Successful micromobility programs require long-term relationships, integration with public transit and limited service operators, said panelists during a webinar last week hosted by the Eno Center for Transportation.
Cary Bearn, senior program manager of biking at the National Association of City Transportation Officials, said that over the past decade, shared mobility evolved from relatively simple bike-share programs into multimodal programs involving professional partnerships between cities and contractors.
Today, local governments are thinking more about which populations and neighborhoods they want to provide service to and how to regulate it to ensure micromobility services are viable and equitable, she said. Cities are increasingly working on more collaborative, long-term operating agreements that are flexible but hold operators to a high standard, Bearn said. They’re also building dedicated micromobility infrastructure to ensure that people can travel safely and conveniently, she said.
Melinda Hanson, founder of Brightside, an urban transit consulting firm, said greater collaboration among operators and local governments became necessary as the market matured since micromobility often works best when just a few service providers work closely with local officials.
“Every company I'm familiar with has gotten much more professional in their operations and cooperation with cities,” she said. “It went from 'do whatever you want' to hiring professional folks who really understand policies and transportation systems and how to integrate micromobilty with public transit.”
Joshua Johnson, Lyft’s senior manager for transit, bikes and scooters policy, said that partnerships must be long-term for micromobility to succeed. Short-term arrangements, such as a one-year pilot program, won’t create the infrastructure necessary to encourage service operators to invest or turn casual riders into regular ones, he added.
“Long-term contracts are really important to us,” Johnson said.
He said that such commitments might become more important as micromobility ridership recovers to pre-COVID-19 pandemic levels and people shift their travel behavior. With more people relying on micromobility for daily transportation and working from home, micromobility service operators and cities are adjusting their operations and infrastructure investments. For instance, micromobility companies are offering memberships to riders to encourage them to use their services more often, and many new docking stations for bikes are located along bike trails and in parks, he said.
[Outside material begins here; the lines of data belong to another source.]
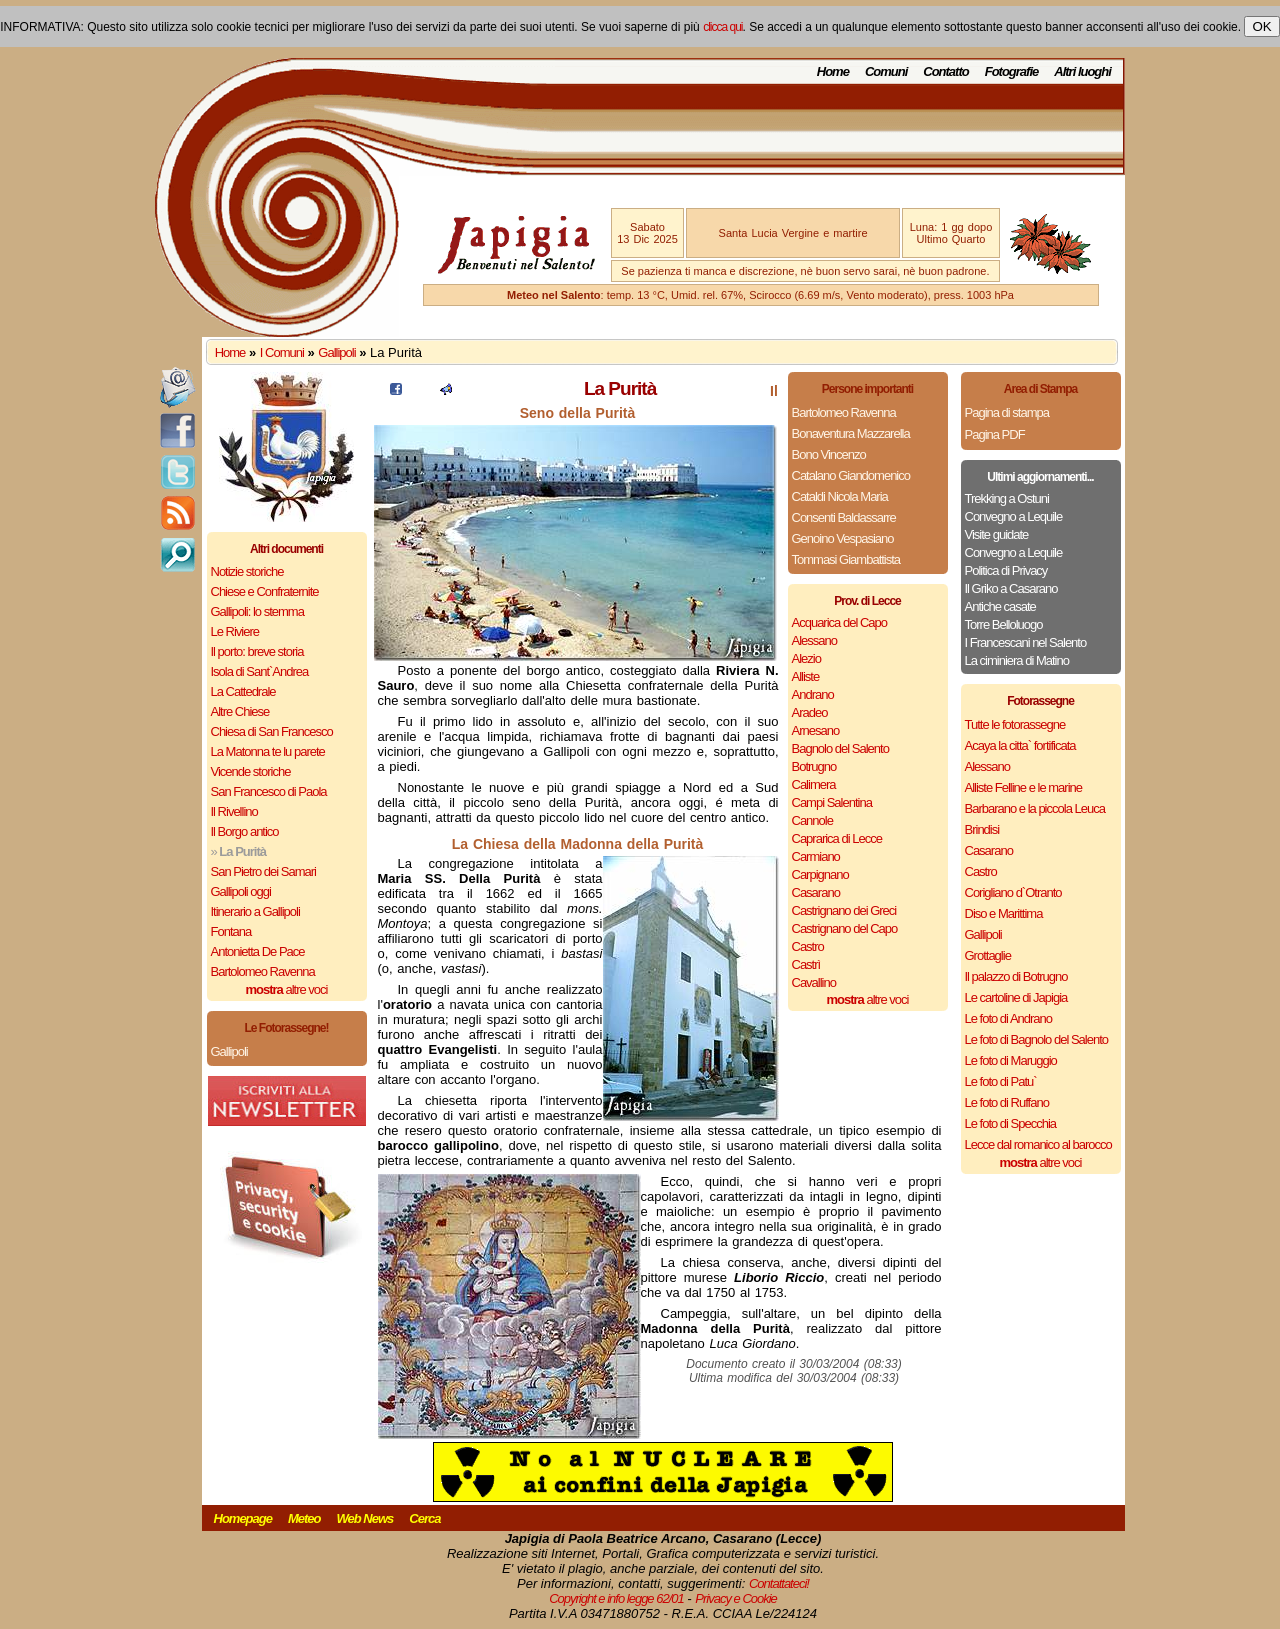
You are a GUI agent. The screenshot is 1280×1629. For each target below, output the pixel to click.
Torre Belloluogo (1004, 624)
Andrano (813, 694)
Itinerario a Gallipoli (255, 911)
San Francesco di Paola (269, 791)
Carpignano (820, 874)
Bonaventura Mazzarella (851, 433)
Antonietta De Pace (258, 951)
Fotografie (1012, 71)
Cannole (812, 820)
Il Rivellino (234, 811)
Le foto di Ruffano (1007, 1102)
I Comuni (282, 352)
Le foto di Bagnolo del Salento (1036, 1039)
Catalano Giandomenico (851, 475)
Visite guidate (997, 534)
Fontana (231, 931)
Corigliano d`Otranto (1013, 892)
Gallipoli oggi (241, 891)
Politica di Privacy (1006, 570)
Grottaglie (988, 955)
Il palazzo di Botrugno (1016, 976)
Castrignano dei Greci (844, 910)
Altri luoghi (1082, 71)
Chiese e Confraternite (265, 591)
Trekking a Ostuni (1007, 498)
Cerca (424, 1518)
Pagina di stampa (1007, 412)
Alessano (814, 640)
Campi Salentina (832, 802)
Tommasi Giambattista (846, 559)
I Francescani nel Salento (1026, 642)
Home (833, 71)
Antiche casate (1000, 606)
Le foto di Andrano (1009, 1018)
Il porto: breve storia (257, 651)
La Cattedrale (243, 691)
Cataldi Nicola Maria (840, 496)
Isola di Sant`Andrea (260, 671)
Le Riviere (235, 631)
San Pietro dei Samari (263, 871)
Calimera (814, 784)
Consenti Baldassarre (844, 517)
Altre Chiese (240, 711)
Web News (365, 1518)
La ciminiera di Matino (1017, 660)
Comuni (886, 71)
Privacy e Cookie (736, 1598)
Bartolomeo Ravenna (263, 971)
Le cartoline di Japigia (1016, 997)
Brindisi (982, 829)
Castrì (806, 964)
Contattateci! (779, 1583)
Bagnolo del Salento (840, 748)
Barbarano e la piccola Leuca (1035, 808)
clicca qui (722, 27)
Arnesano (816, 730)
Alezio (806, 658)
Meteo (304, 1518)
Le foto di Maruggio (1011, 1060)
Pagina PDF (995, 434)
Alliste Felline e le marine (1024, 787)
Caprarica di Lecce (837, 838)
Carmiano (816, 856)
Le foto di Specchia (1011, 1123)
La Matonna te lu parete (268, 751)
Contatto (945, 71)
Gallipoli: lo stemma (257, 611)
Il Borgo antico (245, 831)
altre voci (287, 989)
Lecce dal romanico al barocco (1038, 1144)
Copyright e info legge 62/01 (616, 1598)
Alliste (806, 676)
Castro (808, 946)
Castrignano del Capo (845, 928)
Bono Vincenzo (829, 454)
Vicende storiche (251, 771)
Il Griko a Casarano (1011, 588)
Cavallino (814, 982)
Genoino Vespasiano (843, 538)
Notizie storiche (247, 571)
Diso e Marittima (1004, 913)
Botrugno (814, 766)
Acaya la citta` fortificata (1020, 745)
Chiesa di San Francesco (272, 731)
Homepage (243, 1518)
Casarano (816, 892)
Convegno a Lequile (1014, 516)
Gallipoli (336, 352)
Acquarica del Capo (839, 622)
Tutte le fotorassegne (1015, 724)
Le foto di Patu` (1001, 1081)
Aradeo (810, 712)
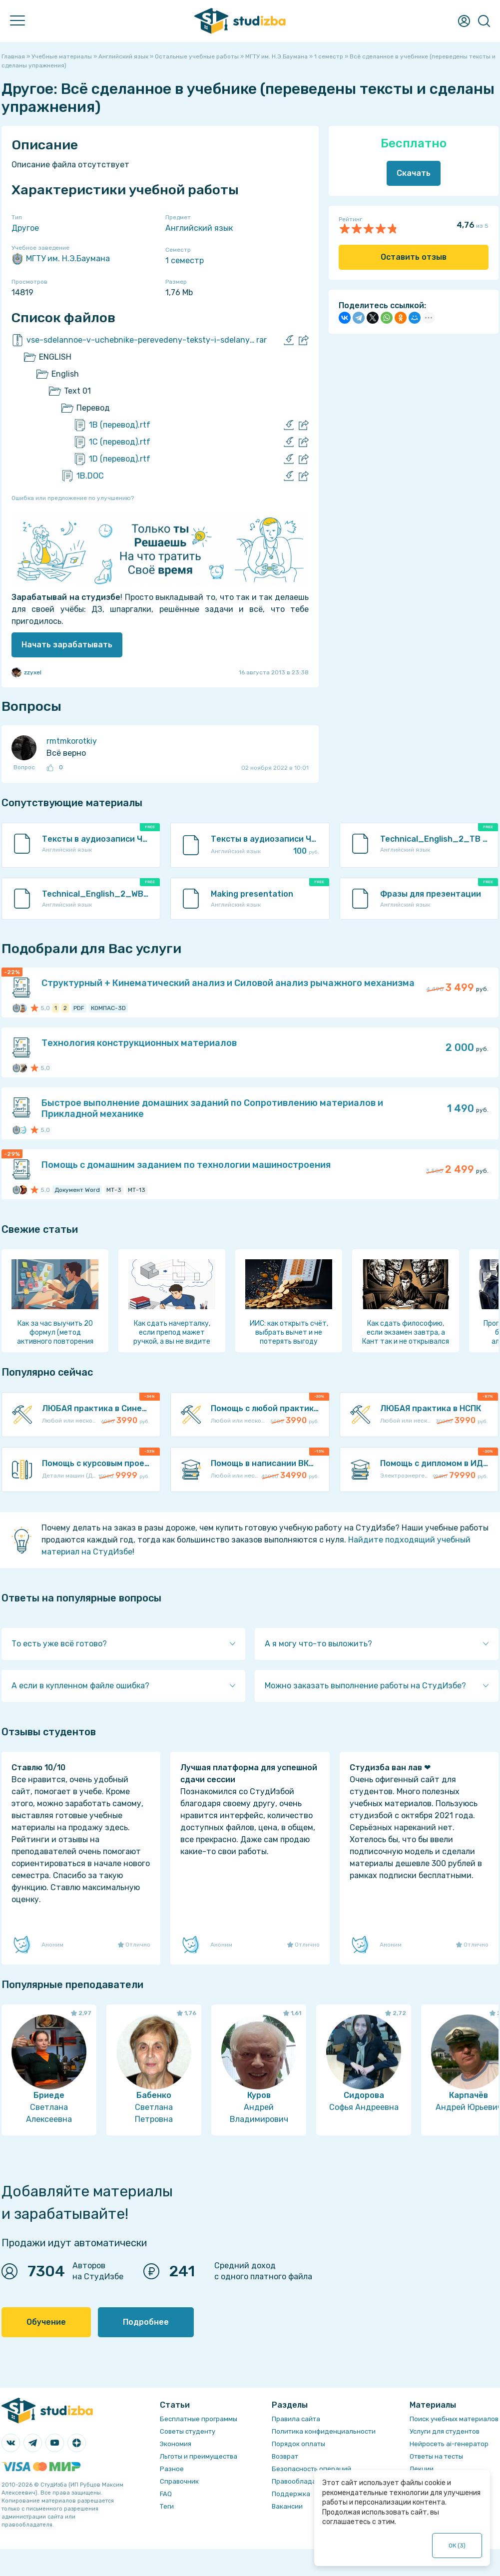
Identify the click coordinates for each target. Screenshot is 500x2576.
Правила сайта (296, 2419)
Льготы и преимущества (198, 2456)
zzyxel (26, 672)
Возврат (285, 2456)
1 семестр (184, 260)
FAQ (166, 2494)
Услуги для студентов (445, 2431)
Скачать (414, 173)
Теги (167, 2506)
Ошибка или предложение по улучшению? (72, 498)
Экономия (175, 2444)
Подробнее (146, 2322)
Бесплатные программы (198, 2419)
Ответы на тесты (436, 2456)
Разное (172, 2469)
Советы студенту (187, 2431)
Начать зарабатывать (66, 644)
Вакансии (287, 2506)
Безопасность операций (311, 2469)
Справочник (179, 2481)
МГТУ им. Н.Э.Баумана (60, 259)
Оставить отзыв (414, 257)
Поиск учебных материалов (454, 2419)
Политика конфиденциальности (324, 2431)
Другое (25, 228)
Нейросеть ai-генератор (449, 2444)
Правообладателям (304, 2481)
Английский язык (199, 228)
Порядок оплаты (298, 2444)
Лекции (422, 2469)
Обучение (46, 2322)
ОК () (457, 2545)
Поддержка (291, 2494)
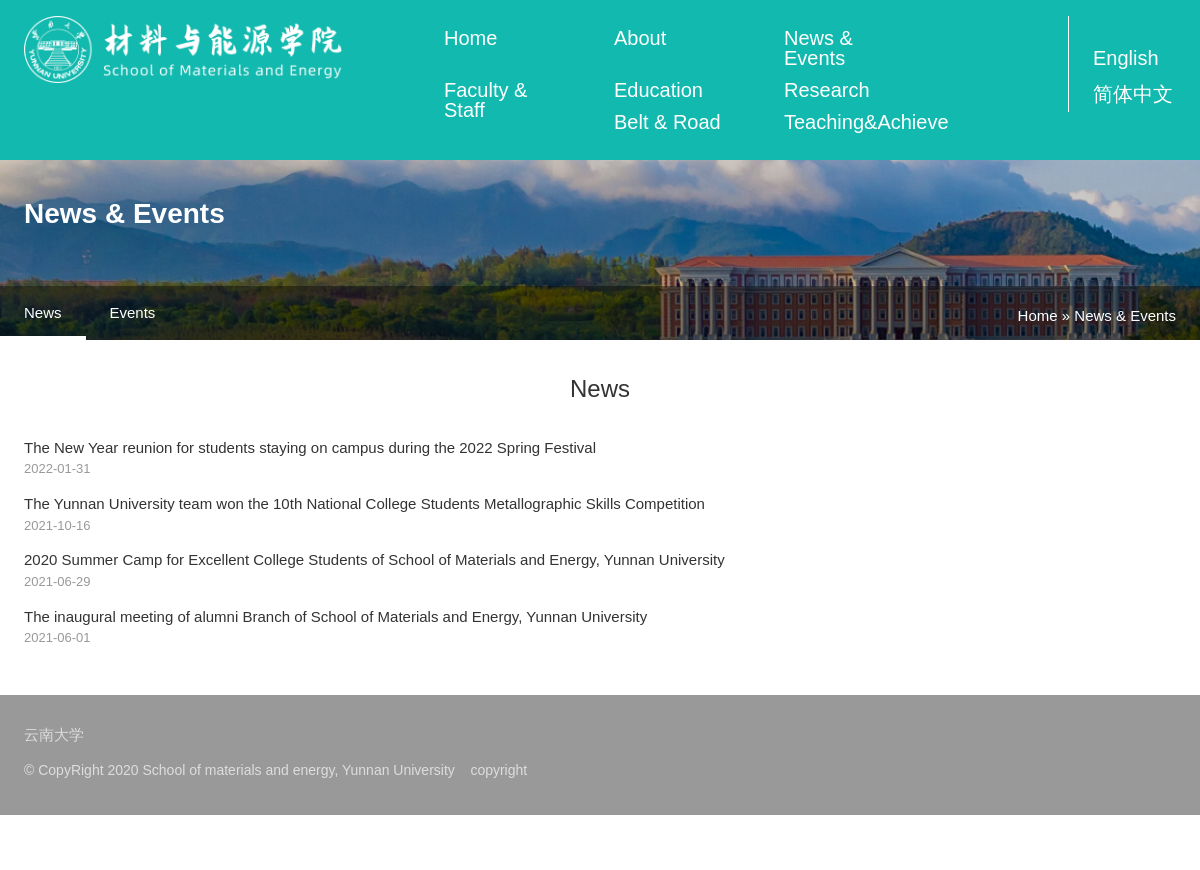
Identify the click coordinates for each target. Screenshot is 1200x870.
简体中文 (1133, 94)
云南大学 (54, 735)
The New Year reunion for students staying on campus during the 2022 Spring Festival (311, 447)
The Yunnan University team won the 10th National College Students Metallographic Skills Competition (366, 503)
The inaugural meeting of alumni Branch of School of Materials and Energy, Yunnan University (337, 617)
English (1126, 58)
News (43, 312)
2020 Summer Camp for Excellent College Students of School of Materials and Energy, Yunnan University (376, 560)
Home (470, 38)
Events (133, 312)
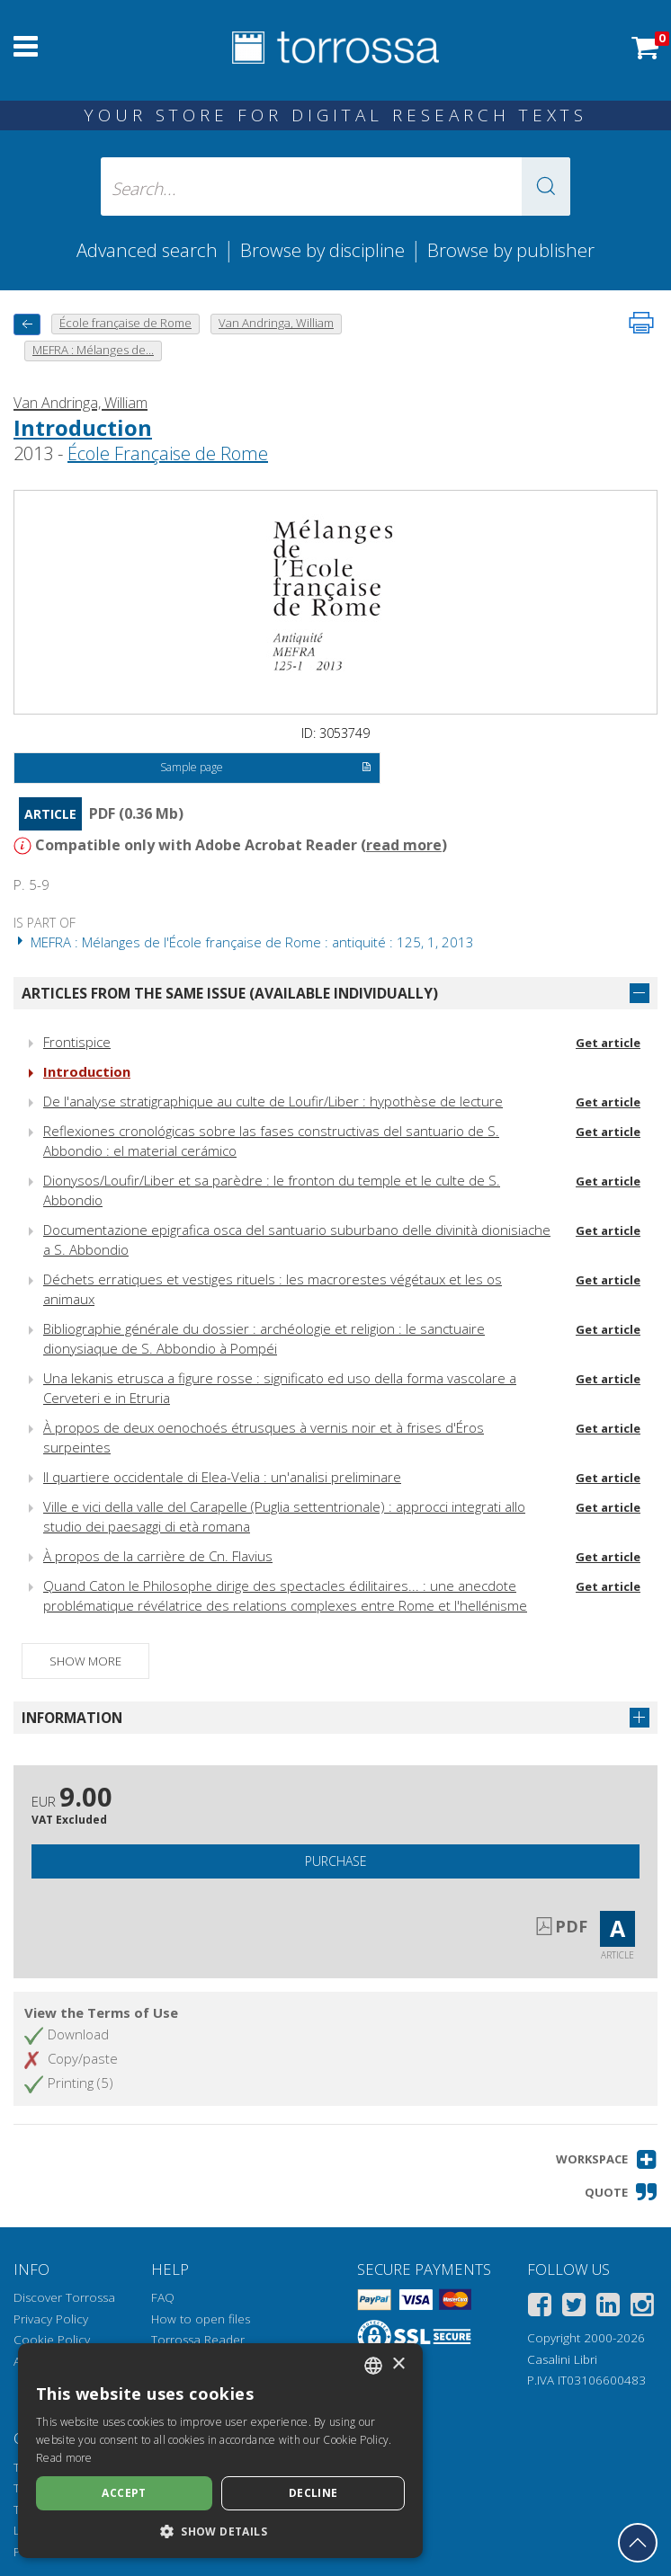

As more people return to the office, micromobility ridership has increased during typical commuting hours, Johnson said. That’s helped drive membership growth.
“Members take 10 times as many rides as the casual rider,” he said.
Hanson said that the shift from bikes to scooters has also helped micromobility grow, which surprised some people. “Electric scooters attracted a whole new group of people who never took bikeshare before,” she said.
Johnson added that “nearly half of [Lyft’s] bike and scooter members who have a car use it less” because they can ride a bike or scooter, suggesting that more space and subsidies should be dedicated to micromobility.